The entries below contain pictures. Retype everything except those pictures, exactly as given.

++++

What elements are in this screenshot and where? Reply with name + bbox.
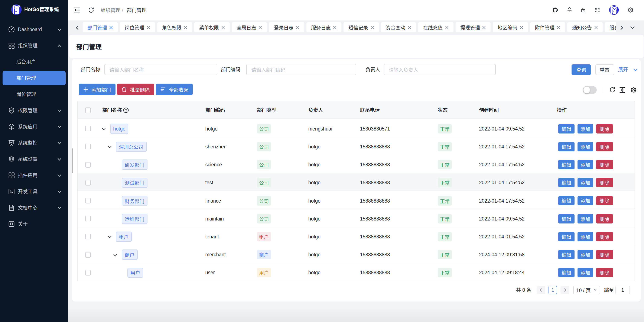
svg-text:?: ?	[125, 108, 127, 112]
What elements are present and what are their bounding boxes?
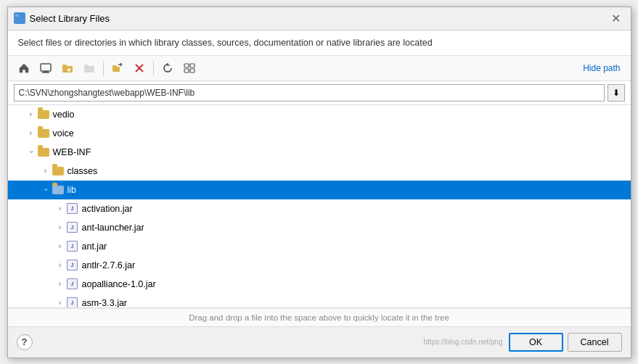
tree-item-label-vedio: vedio [53, 109, 75, 120]
tree-item-voice[interactable]: › voice [8, 124, 631, 143]
svg-rect-0 [15, 16, 24, 22]
chevron-asm: › [54, 299, 66, 307]
title-bar: Select Library Files ✕ [8, 7, 631, 30]
svg-rect-1 [15, 15, 19, 17]
delete-button[interactable] [129, 59, 150, 78]
chevron-aopalliance: › [54, 280, 66, 288]
chevron-activation: › [54, 204, 66, 212]
refresh-button[interactable] [158, 59, 178, 78]
folder-up-button[interactable] [79, 59, 99, 78]
new-folder-button[interactable] [57, 59, 78, 78]
tree-item-label-voice: voice [53, 128, 74, 138]
jar-icon-activation: J [66, 204, 79, 214]
tree-item-activation[interactable]: › J activation.jar [8, 199, 631, 218]
move-button[interactable] [107, 59, 128, 78]
chevron-ant: › [54, 242, 66, 250]
tree-item-asm[interactable]: › J asm-3.3.jar [8, 294, 631, 308]
home-button[interactable] [14, 59, 34, 78]
chevron-voice: › [25, 129, 37, 137]
tree-item-label-classes: classes [68, 166, 98, 176]
dialog-title: Select Library Files [30, 13, 110, 24]
chevron-webinf: › [27, 146, 35, 158]
tree-item-antlr[interactable]: › J antlr-2.7.6.jar [8, 256, 631, 275]
toolbar-separator-2 [153, 61, 154, 75]
path-browse-button[interactable]: ⬇ [608, 84, 625, 102]
close-button[interactable]: ✕ [608, 9, 625, 27]
tree-item-label-aopalliance: aopalliance-1.0.jar [82, 279, 156, 289]
svg-rect-2 [41, 64, 51, 71]
chevron-antlr: › [54, 261, 66, 269]
folder-icon-vedio [37, 109, 50, 120]
folder-icon-lib [52, 185, 65, 195]
jar-icon-ant: J [66, 241, 79, 252]
tree-item-label-lib: lib [68, 185, 77, 195]
tree-item-webinf[interactable]: › WEB-INF [8, 143, 631, 162]
watermark-text: https://blog.csdn.net/png [33, 338, 509, 346]
chevron-classes: › [40, 167, 52, 175]
description-text: Select files or directories in which lib… [8, 30, 631, 56]
tree-item-label-ant-launcher: ant-launcher.jar [82, 223, 144, 233]
help-button[interactable]: ? [17, 334, 33, 350]
svg-rect-9 [184, 64, 189, 67]
path-bar: ⬇ [8, 81, 631, 105]
cancel-button[interactable]: Cancel [568, 333, 622, 352]
toolbar: Hide path [8, 56, 631, 81]
ok-button[interactable]: OK [509, 333, 563, 352]
computer-button[interactable] [36, 59, 56, 78]
folder-icon-classes [52, 166, 65, 176]
path-input[interactable] [14, 84, 605, 102]
tree-item-label-activation: activation.jar [82, 204, 133, 214]
jar-icon-aopalliance: J [66, 279, 79, 289]
folder-icon-webinf [37, 147, 50, 157]
tree-item-ant-launcher[interactable]: › J ant-launcher.jar [8, 218, 631, 237]
tree-item-lib[interactable]: › lib [8, 181, 631, 199]
dialog-icon [14, 12, 25, 24]
jar-icon-asm: J [66, 298, 79, 308]
select-library-files-dialog: Select Library Files ✕ Select files or d… [7, 7, 631, 358]
tree-item-label-asm: asm-3.3.jar [82, 298, 128, 308]
tree-item-classes[interactable]: › classes [8, 162, 631, 181]
tree-item-label-ant: ant.jar [82, 241, 107, 252]
chevron-lib: › [41, 184, 49, 196]
jar-icon-ant-launcher: J [66, 223, 79, 233]
hide-path-button[interactable]: Hide path [578, 62, 624, 75]
svg-rect-12 [190, 69, 195, 73]
tree-item-label-antlr: antlr-2.7.6.jar [82, 260, 136, 270]
tree-item-label-webinf: WEB-INF [53, 147, 91, 157]
toolbar-separator-1 [103, 61, 104, 75]
chevron-ant-launcher: › [54, 223, 66, 231]
drag-hint: Drag and drop a file into the space abov… [8, 308, 631, 326]
link-button[interactable] [179, 59, 200, 78]
tree-item-vedio[interactable]: › vedio [8, 105, 631, 124]
svg-rect-11 [190, 64, 195, 67]
footer-buttons: OK Cancel [509, 333, 622, 352]
footer: ? https://blog.csdn.net/png OK Cancel [8, 326, 631, 357]
tree-item-ant[interactable]: › J ant.jar [8, 237, 631, 256]
svg-rect-10 [184, 69, 189, 73]
chevron-vedio: › [25, 110, 37, 118]
tree-item-aopalliance[interactable]: › J aopalliance-1.0.jar [8, 275, 631, 294]
folder-icon-voice [37, 128, 50, 138]
file-tree: › vedio › voice › WEB-INF › [8, 105, 631, 308]
jar-icon-antlr: J [66, 260, 79, 270]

++++

--- Response box ---
What elements are in this screenshot and where? Reply with name + bbox.
svg-text:?: ?	[125, 108, 127, 112]
What elements are present and what are their bounding boxes?
tree-item-label-vedio: vedio [53, 109, 75, 120]
tree-item-voice[interactable]: › voice [8, 124, 631, 143]
svg-rect-0 [15, 16, 24, 22]
chevron-asm: › [54, 299, 66, 307]
title-bar: Select Library Files ✕ [8, 7, 631, 30]
svg-rect-1 [15, 15, 19, 17]
delete-button[interactable] [129, 59, 150, 78]
chevron-aopalliance: › [54, 280, 66, 288]
chevron-activation: › [54, 204, 66, 212]
refresh-button[interactable] [158, 59, 178, 78]
folder-up-button[interactable] [79, 59, 99, 78]
new-folder-button[interactable] [57, 59, 78, 78]
tree-item-label-voice: voice [53, 128, 74, 138]
jar-icon-activation: J [66, 204, 79, 214]
tree-item-activation[interactable]: › J activation.jar [8, 199, 631, 218]
move-button[interactable] [107, 59, 128, 78]
chevron-ant: › [54, 242, 66, 250]
tree-item-asm[interactable]: › J asm-3.3.jar [8, 294, 631, 308]
home-button[interactable] [14, 59, 34, 78]
chevron-voice: › [25, 129, 37, 137]
tree-item-label-classes: classes [68, 166, 98, 176]
dialog-title: Select Library Files [30, 13, 110, 24]
chevron-webinf: › [27, 146, 35, 158]
tree-item-antlr[interactable]: › J antlr-2.7.6.jar [8, 256, 631, 275]
toolbar-separator-2 [153, 61, 154, 75]
path-browse-button[interactable]: ⬇ [608, 84, 625, 102]
close-button[interactable]: ✕ [608, 9, 625, 27]
tree-item-label-aopalliance: aopalliance-1.0.jar [82, 279, 156, 289]
svg-rect-2 [41, 64, 51, 71]
chevron-antlr: › [54, 261, 66, 269]
folder-icon-vedio [37, 109, 50, 120]
folder-icon-lib [52, 185, 65, 195]
jar-icon-ant: J [66, 241, 79, 252]
tree-item-label-lib: lib [68, 185, 77, 195]
tree-item-webinf[interactable]: › WEB-INF [8, 143, 631, 162]
watermark-text: https://blog.csdn.net/png [33, 338, 509, 346]
chevron-classes: › [40, 167, 52, 175]
description-text: Select files or directories in which lib… [8, 30, 631, 56]
tree-item-label-ant-launcher: ant-launcher.jar [82, 223, 144, 233]
help-button[interactable]: ? [17, 334, 33, 350]
svg-rect-9 [184, 64, 189, 67]
path-bar: ⬇ [8, 81, 631, 105]
cancel-button[interactable]: Cancel [568, 333, 622, 352]
toolbar: Hide path [8, 56, 631, 81]
ok-button[interactable]: OK [509, 333, 563, 352]
computer-button[interactable] [36, 59, 56, 78]
folder-icon-classes [52, 166, 65, 176]
path-input[interactable] [14, 84, 605, 102]
tree-item-label-activation: activation.jar [82, 204, 133, 214]
jar-icon-aopalliance: J [66, 279, 79, 289]
folder-icon-webinf [37, 147, 50, 157]
tree-item-ant-launcher[interactable]: › J ant-launcher.jar [8, 218, 631, 237]
tree-item-lib[interactable]: › lib [8, 181, 631, 199]
dialog-icon [14, 12, 25, 24]
jar-icon-asm: J [66, 298, 79, 308]
select-library-files-dialog: Select Library Files ✕ Select files or d… [7, 7, 631, 358]
tree-item-label-asm: asm-3.3.jar [82, 298, 128, 308]
tree-item-classes[interactable]: › classes [8, 162, 631, 181]
tree-item-label-ant: ant.jar [82, 241, 107, 252]
chevron-lib: › [41, 184, 49, 196]
jar-icon-ant-launcher: J [66, 223, 79, 233]
hide-path-button[interactable]: Hide path [578, 62, 624, 75]
svg-rect-12 [190, 69, 195, 73]
tree-item-label-antlr: antlr-2.7.6.jar [82, 260, 136, 270]
tree-item-label-webinf: WEB-INF [53, 147, 91, 157]
toolbar-separator-1 [103, 61, 104, 75]
chevron-ant-launcher: › [54, 223, 66, 231]
drag-hint: Drag and drop a file into the space abov… [8, 308, 631, 326]
link-button[interactable] [179, 59, 200, 78]
tree-item-vedio[interactable]: › vedio [8, 105, 631, 124]
svg-rect-11 [190, 64, 195, 67]
footer-buttons: OK Cancel [509, 333, 622, 352]
footer: ? https://blog.csdn.net/png OK Cancel [8, 326, 631, 357]
tree-item-ant[interactable]: › J ant.jar [8, 237, 631, 256]
svg-rect-10 [184, 69, 189, 73]
chevron-vedio: › [25, 110, 37, 118]
tree-item-aopalliance[interactable]: › J aopalliance-1.0.jar [8, 275, 631, 294]
folder-icon-voice [37, 128, 50, 138]
file-tree: › vedio › voice › WEB-INF › [8, 105, 631, 308]
jar-icon-antlr: J [66, 260, 79, 270]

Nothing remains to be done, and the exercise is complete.